▶ **TASK DESCRIPTION**
Strip out the pictures and transcribe the records that follow exactly.

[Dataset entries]
▬▬▬▬▬▬▬▬▬▬

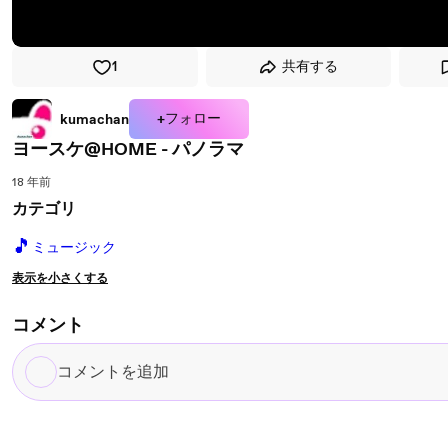
1
共有する
+フォロー
kumachan
ヨースケ@HOME - パノラマ
18 年前
カテゴリ
🎵
ミュージック
表示を小さくする
コメント
コ
メ
ン
ト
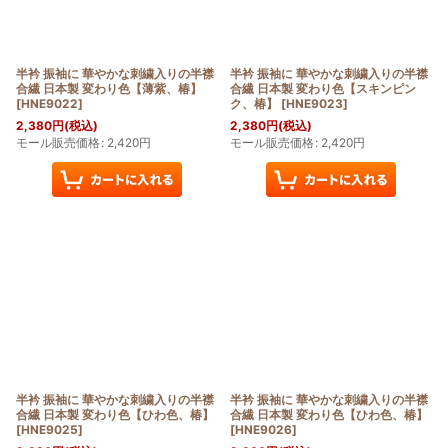
半衿 振袖に 華やかな刺繍入りの半襟
半衿 振袖に 華やかな刺繍入りの半襟
合繊 日本製 変わり色【薄紫、椿】
合繊 日本製 変わり色【スキンピン
[
HNE9022
]
ク、椿】
[
HNE9023
]
2,380
円
(税込)
2,380
円
(税込)
モール販売価格
:
2,420
円
モール販売価格
:
2,420
円
半衿 振袖に 華やかな刺繍入りの半襟
半衿 振袖に 華やかな刺繍入りの半襟
合繊 日本製 変わり色【ひわ色、椿】
合繊 日本製 変わり色【ひわ色、椿】
[
HNE9025
]
[
HNE9026
]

▬▬▬▬▬▬▬▬▬▬

▶ **EXPECTED ANSWER**
1
共有する
+フォロー
kumachan
ヨースケ@HOME - パノラマ
18 年前
カテゴリ
🎵
ミュージック
表示を小さくする
コメント
コ
メ
ン
ト
半衿 振袖に 華やかな刺繍入りの半襟
半衿 振袖に 華やかな刺繍入りの半襟
合繊 日本製 変わり色【薄紫、椿】
合繊 日本製 変わり色【スキンピン
[
HNE9022
]
ク、椿】
[
HNE9023
]
2,380
円
(税込)
2,380
円
(税込)
モール販売価格
:
2,420
円
モール販売価格
:
2,420
円
半衿 振袖に 華やかな刺繍入りの半襟
半衿 振袖に 華やかな刺繍入りの半襟
合繊 日本製 変わり色【ひわ色、椿】
合繊 日本製 変わり色【ひわ色、椿】
[
HNE9025
]
[
HNE9026
]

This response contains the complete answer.